Opinion
CAUSE NO. 1:03-CV-063.
October 29, 2004
MEMORANDUM OF DECISION AND ORDER
Plaintiff Ronald J. Osbun ("Osbun") brought this suit against Defendants Auburn Foundry, Inc. ("Auburn") and Auburn Foundry, Inc. Retirement Income Plan ("the Plan") to recover lost benefits under the Employee Retirement Income Security Act ("ERISA"), 29 U.S.C. § 1001 et seq. After the Court found that Defendants wrongfully terminated Osbun's disability pension (Docket #34), Osbun secured a final judgment against the Plan awarding him $15,428 and ordering reinstatement of his pension (Docket #54). Osbun now seeks to recover $28,753.21 in attorney fees and costs from the Plan. (Docket #55, 62, 63.) For the reasons given below, Osbun's motion for attorney fees will be DENIED.
Due to Auburn's pending bankruptcy petition and the resulting automatic stay, the Court has not yet determined whether Osbun is entitled to any remedies from Auburn. ( See Docket #53 at 10.)
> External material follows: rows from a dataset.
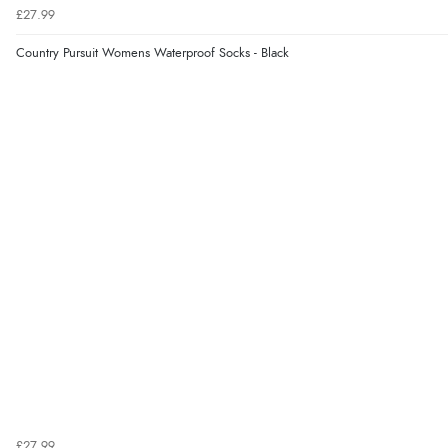
£27.99
Country Pursuit Womens Waterproof Socks - Black
£27.99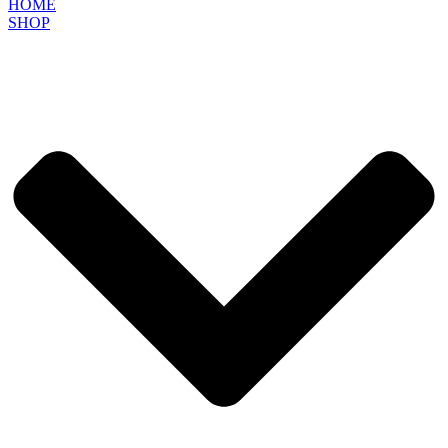
HOME
SHOP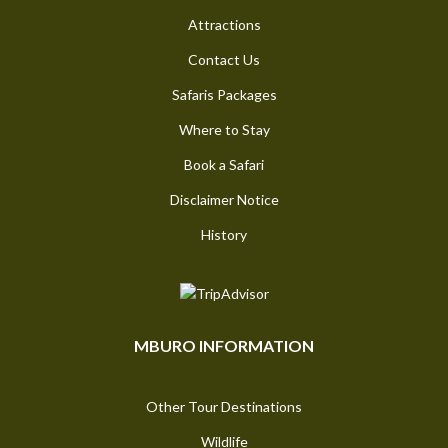
Attractions
Contact Us
Safaris Packages
Where to Stay
Book a Safari
Disclaimer Notice
History
MBURO INFORMATION
Other Tour Destinations
Wildlife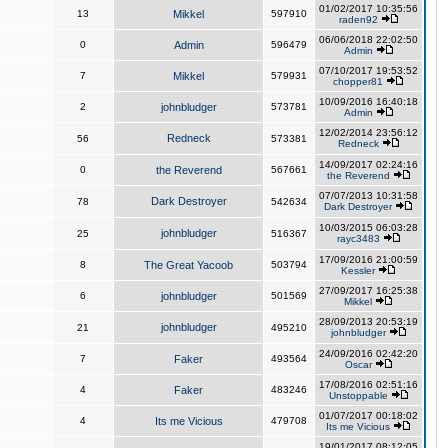
01/02/2017 10:35:56
13
Mikkel
597910
raden92
06/06/2018 22:02:50
0
Admin
596479
Admin
07/10/2017 19:53:52
7
Mikkel
579931
chopper81
10/09/2016 16:40:18
2
johnbludger
573781
Admin
12/02/2014 23:56:12
Redneck
56
573381
Redneck
14/09/2017 02:24:16
0
the Reverend
567661
the Reverend
07/07/2013 10:31:58
Dark Destroyer
78
542634
Dark Destroyer
10/03/2015 06:03:28
johnbludger
25
516367
rayc3483
17/09/2016 21:00:59
8
The Great Yacoob
503794
Kessler
27/09/2017 16:25:38
6
johnbludger
501569
Mikkel
28/09/2013 20:53:19
johnbludger
21
495210
johnbludger
24/09/2016 02:42:20
7
Faker
493564
Oscar
17/08/2016 02:51:16
4
Faker
483246
Unstoppable
01/07/2017 00:18:02
4
Its me Vicious
479708
Its me Vicious
19/01/2017 08:12:05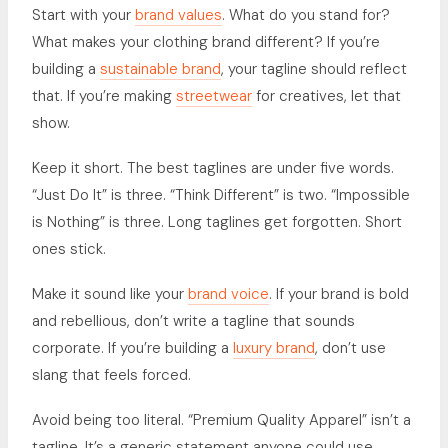
Start with your
brand values
. What do you stand for?
What makes your clothing brand different? If you’re
building a
sustainable brand
, your tagline should reflect
that. If you’re making
streetwear
for creatives, let that
show.
Keep it short. The best taglines are under five words.
“Just Do It” is three. “Think Different” is two. “Impossible
is Nothing” is three. Long taglines get forgotten. Short
ones stick.
Make it sound like your
brand voice
. If your brand is bold
and rebellious, don’t write a tagline that sounds
corporate. If you’re building a
luxury brand
, don’t use
slang that feels forced.
Avoid being too literal. “Premium Quality Apparel” isn’t a
tagline. It’s a generic statement anyone could use.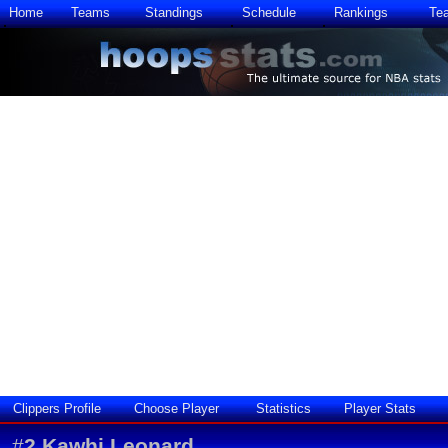
Home
Teams
Standings
Schedule
Rankings
Te
Clippers Profile
Choose Player
Statistics
Player Stats
#
2
Kawhi Leonard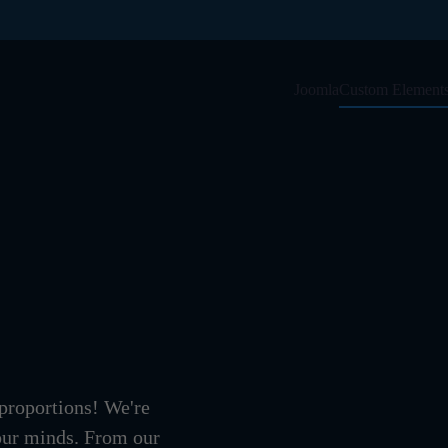
Joomla
Custom Element
 proportions! We're
 our minds. From our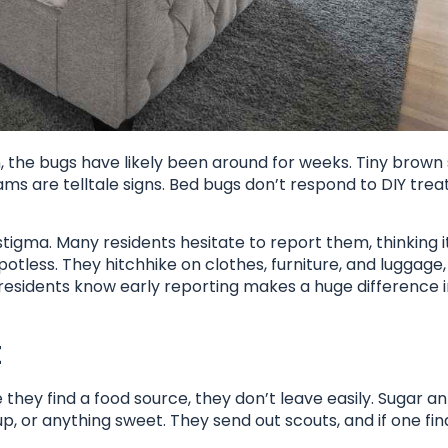
en, the bugs have likely been around for weeks. Tiny brown
ams are telltale signs. Bed bugs don’t respond to DIY tre
tigma. Many residents hesitate to report them, thinking it
spotless. They hitchhike on clothes, furniture, and luggag
residents know early reporting makes a huge difference 
t
 they find a food source, they don’t leave easily. Sugar ant
p, or anything sweet. They send out scouts, and if one fin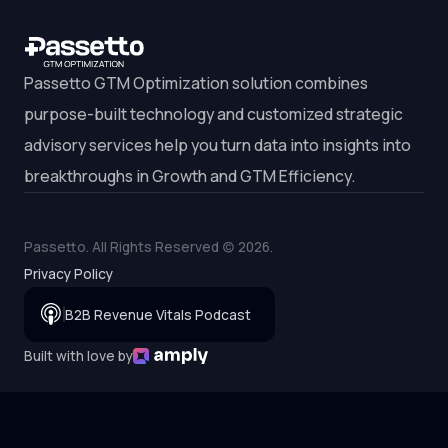
Passetto GTM Optimization solution combines
purpose-built technology and customized strategic
advisory services help you turn data into insights into
breakthroughs in Growth and GTM Efficiency.
Passetto. All Rights Reserved (c)
2026
.
Privacy Policy
B2B Revenue Vitals Podcast
Built with love by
At the outset, the Plan argues that the issue of attorney fees was foreclosed by a previous Order of this Court, or in the alternative that Osbun waived his right to seek attorney fees. ( See Def.'s Resp. to Pl.'s Mot. for Attorney's Fees and Costs.) However, the Court need not consider these arguments because even assuming arguendo that the issue of attorney fees is properly before the Court, Osbun is not entitled to recover them.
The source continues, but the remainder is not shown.